3. The minimally invasive hallux valgus three-dimensional directional quantitative correction guide device according to claim 2, characterized in that, The osteotomy depth control component includes: Telescopic rod (42) is provided on the bottom surface of the cut-out support assembly (3), and a connecting plate (45) is provided on the movable end of the telescopic rod (42). The infrared irradiator (43) is connected to the cut-out assembly (3) via a sliding sleeve (46); An infrared receiver (44) is located at the top of the connecting plate (45); The depth limiting member (47) is slidably connected to the connecting plate (45).
4. The minimally invasive hallux valgus three-dimensional directional quantitative correction guide device according to claim 3, characterized in that, The angle between the infrared irradiator (44) and the cut-out assembly (3) is 63°.
5. The minimally invasive hallux valgus three-dimensional directional quantitative correction guide device according to claim 3, characterized in that, The depth limiting component (47) includes: The depth limiting bracket (47a) is slidably connected to the connecting plate (45); The height adjustment rod (47b) is connected to the depth limiting bracket (47a); The limiting ring (47c) has an upward opening and is located at the top of the height adjusting rod (47b).

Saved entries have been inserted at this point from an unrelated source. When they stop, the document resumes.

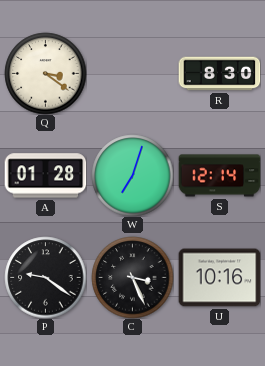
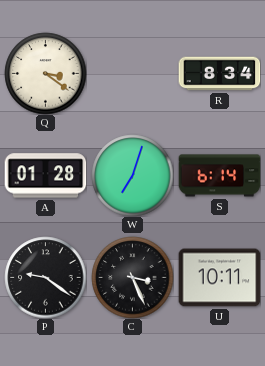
R: 8:30 -> 8:34
S: 12:14 -> 6:14
U: 10:16 -> 10:11
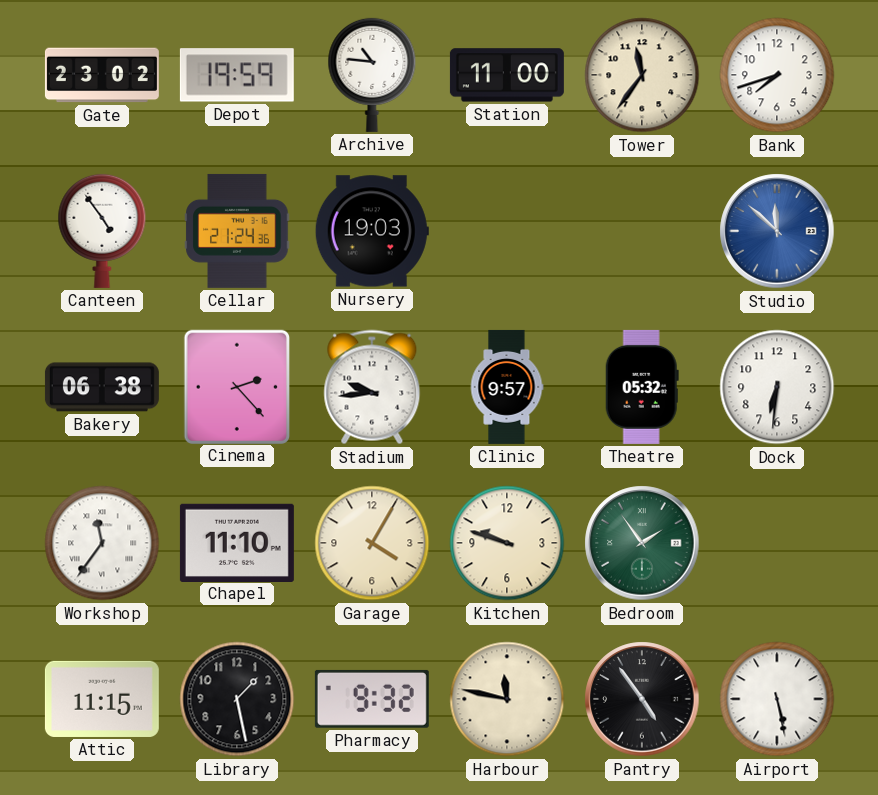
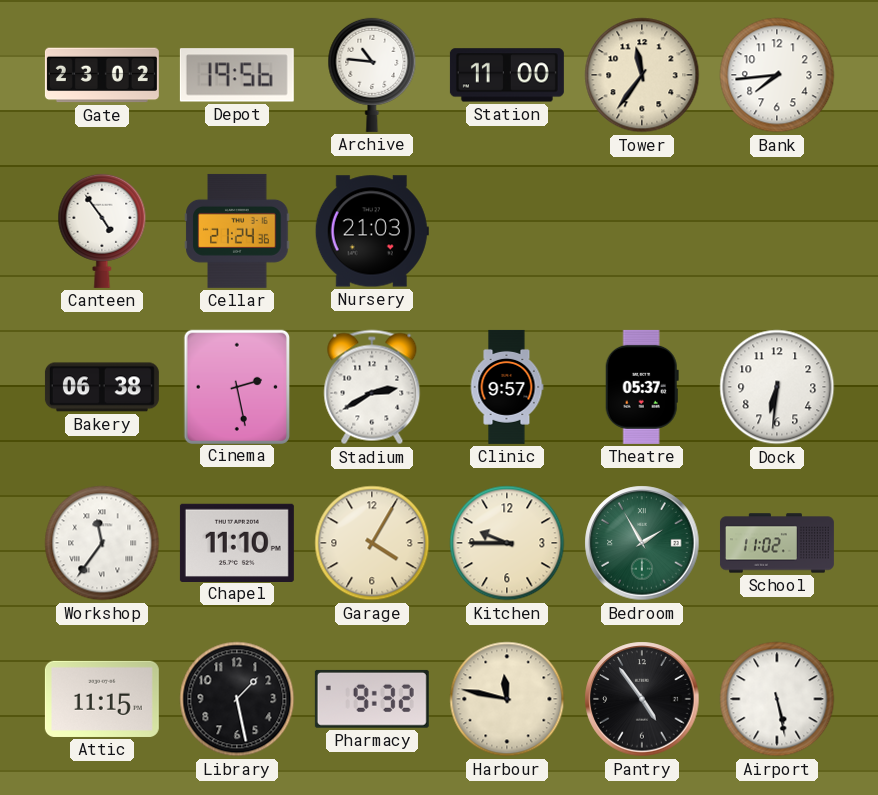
Depot: 19:59 -> 19:56
Bank: 7:42 -> 7:44
Nursery: 19:03 -> 21:03
Studio: 11:52 -> none
Cinema: 2:23 -> 2:28
Stadium: 9:44 -> 2:40
Theatre: 05:32 -> 05:37
Kitchen: 9:48 -> 9:45
Bedroom: 1:54 -> 1:55
School: none -> 11:02
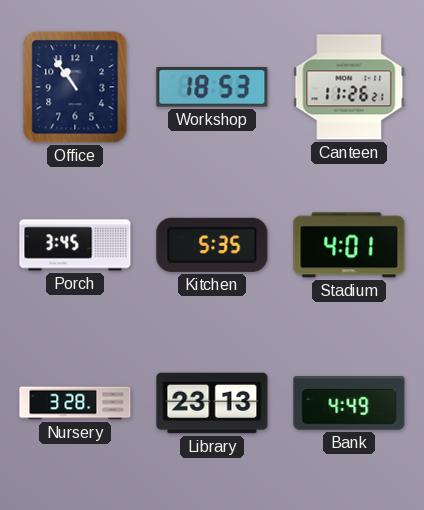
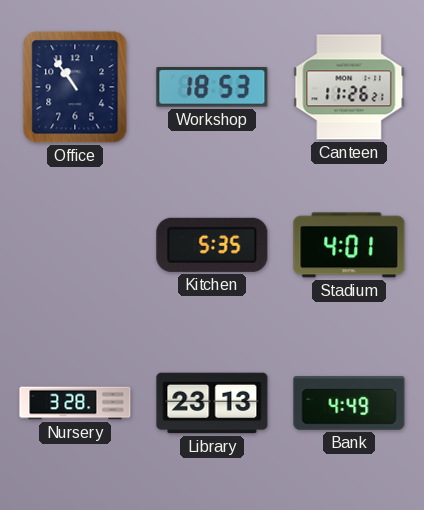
Porch: 3:45 -> none
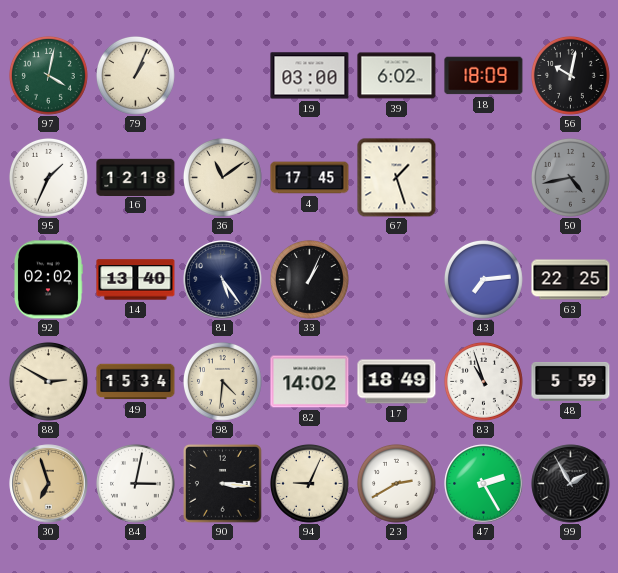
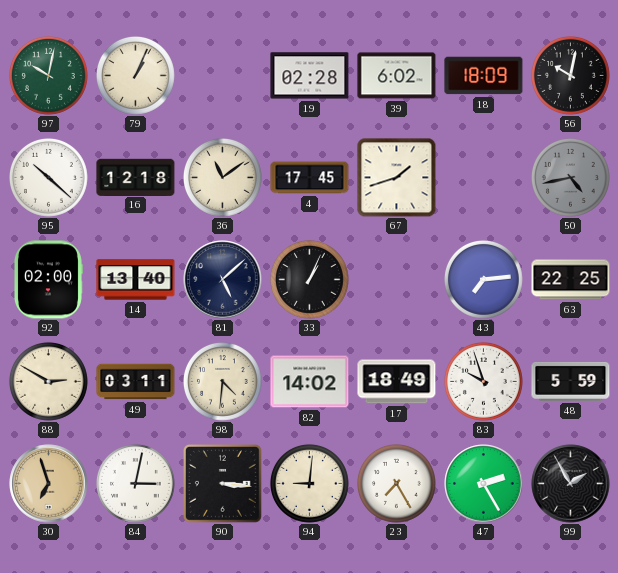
97: 4:02 -> 10:02
19: 03:00 -> 02:28
95: 1:34 -> 10:22
67: 1:27 -> 1:42
92: 02:02 -> 02:00
81: 5:24 -> 5:08
49: 15:34 -> 03:11
83: 10:57 -> 9:57
94: 9:04 -> 9:01
23: 2:40 -> 7:25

6. The minimally invasive hallux valgus three-dimensional directional quantitative correction guide device according to claim 2, characterized in that, The osteotomy guide plate (41) is provided with a "Z"-shaped guide opening.

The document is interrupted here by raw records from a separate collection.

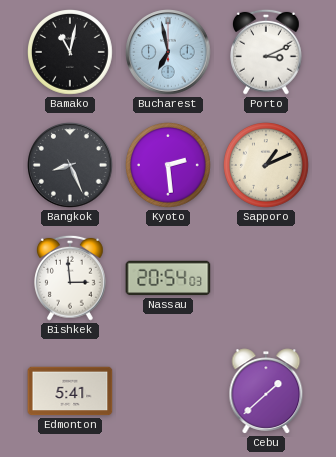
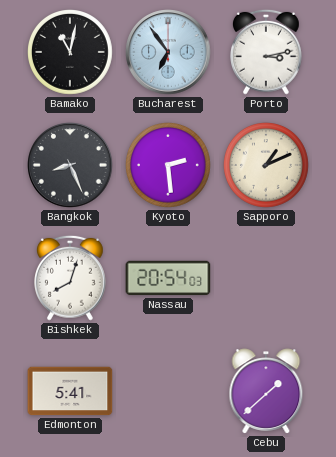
Bucharest: 6:58 -> 6:54
Porto: 3:11 -> 3:13
Bishkek: 2:59 -> 8:03
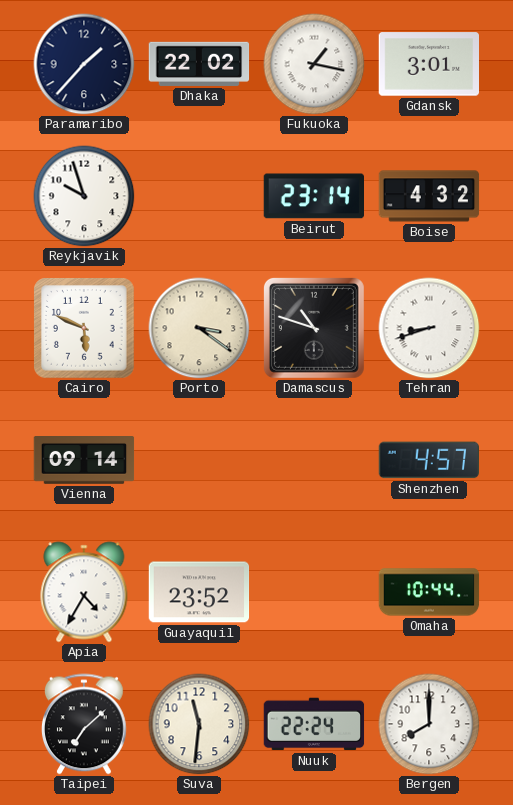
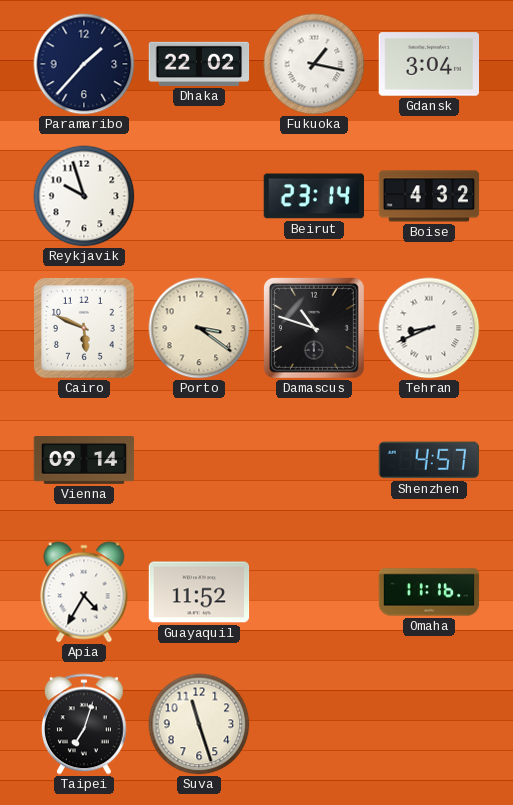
Gdansk: 3:01 -> 3:04
Tehran: 8:42 -> 8:41
Guayaquil: 23:52 -> 11:52
Omaha: 10:44 -> 11:16
Taipei: 7:08 -> 7:03
Suva: 11:31 -> 11:27
Nuuk: 22:24 -> none
Bergen: 8:00 -> none
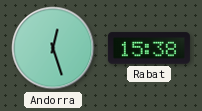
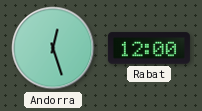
Rabat: 15:38 -> 12:00
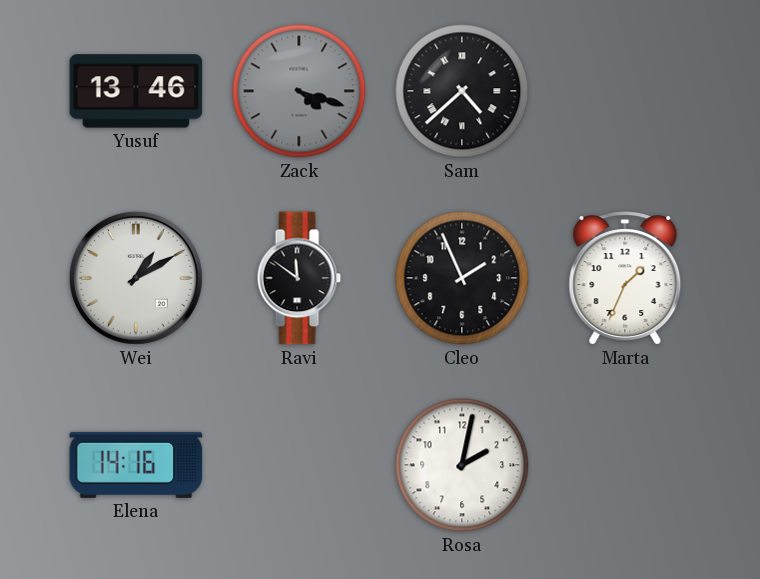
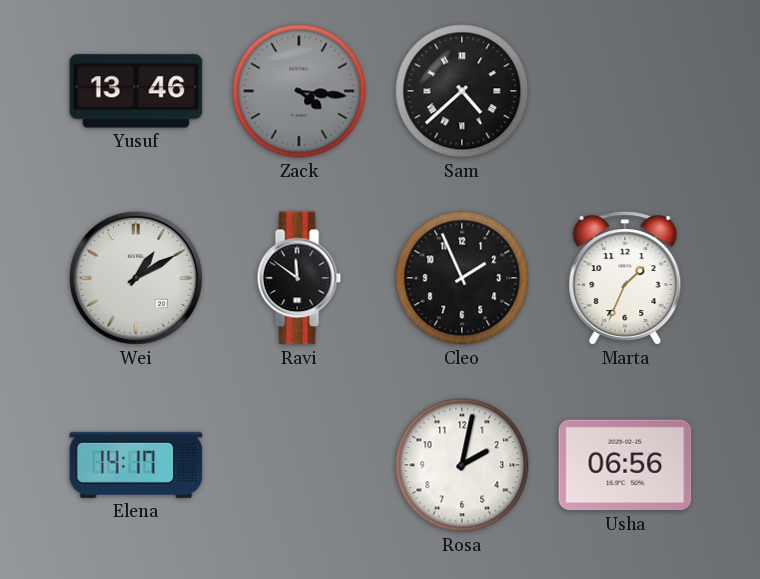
Zack: 4:18 -> 4:16
Elena: 14:16 -> 14:17
Usha: none -> 06:56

7. The minimally invasive hallux valgus three-dimensional directional quantitative correction guide device according to claim 1, characterized in that, The orthopedic internal adjustment reference component (2) includes: The upper clamp (21) is rotatably connected to the upper surface of the fixed seat (1); The lower clamping plate (22) is rotatably connected to the bottom surface of the fixed base (1); The rotating shaft (23) is set on the bottom surface of the fixed seat (1), and the upper end of the rotating shaft (23) passes through the fixed seat (1) and is connected to the lower clamping plate (22).
8. The minimally invasive hallux valgus three-dimensional directional quantitative correction guide device according to claim 7, characterized in that, A pointer (23a) is provided on the rotating shaft (23), and an angle measuring disk (24) is fitted on the rotating shaft (23). The angle measuring disk (24) is connected to the bottom surface of the fixed base (1).
9. A minimally invasive three-dimensional directional quantitative correction and guiding device for hallux valgus according to claim 7, characterized in that, The cut-opening component (3) includes: The upper support plate (31) is connected to the upper clamping plate (21); The lower support plate (32) is connected to the lower clamping plate (22) and the osteotomy control mechanism (4) respectively; Multiple plates (33) are equally spaced on the upper support plate (31) and the lower support plate (32); Two clips (34) are respectively set on the upper clamping plate (21) and the lower clamping plate (22), and each clip (34) abuts against the corresponding clamping plate (33).
10. A minimally invasive hallux valgus three-dimensional directional quantitative correction guide device according to claim 9, characterized in that, The fixation seat (1) is also equipped with an upper airbag (14) and a side airbag (15) for fixing the patient's feet.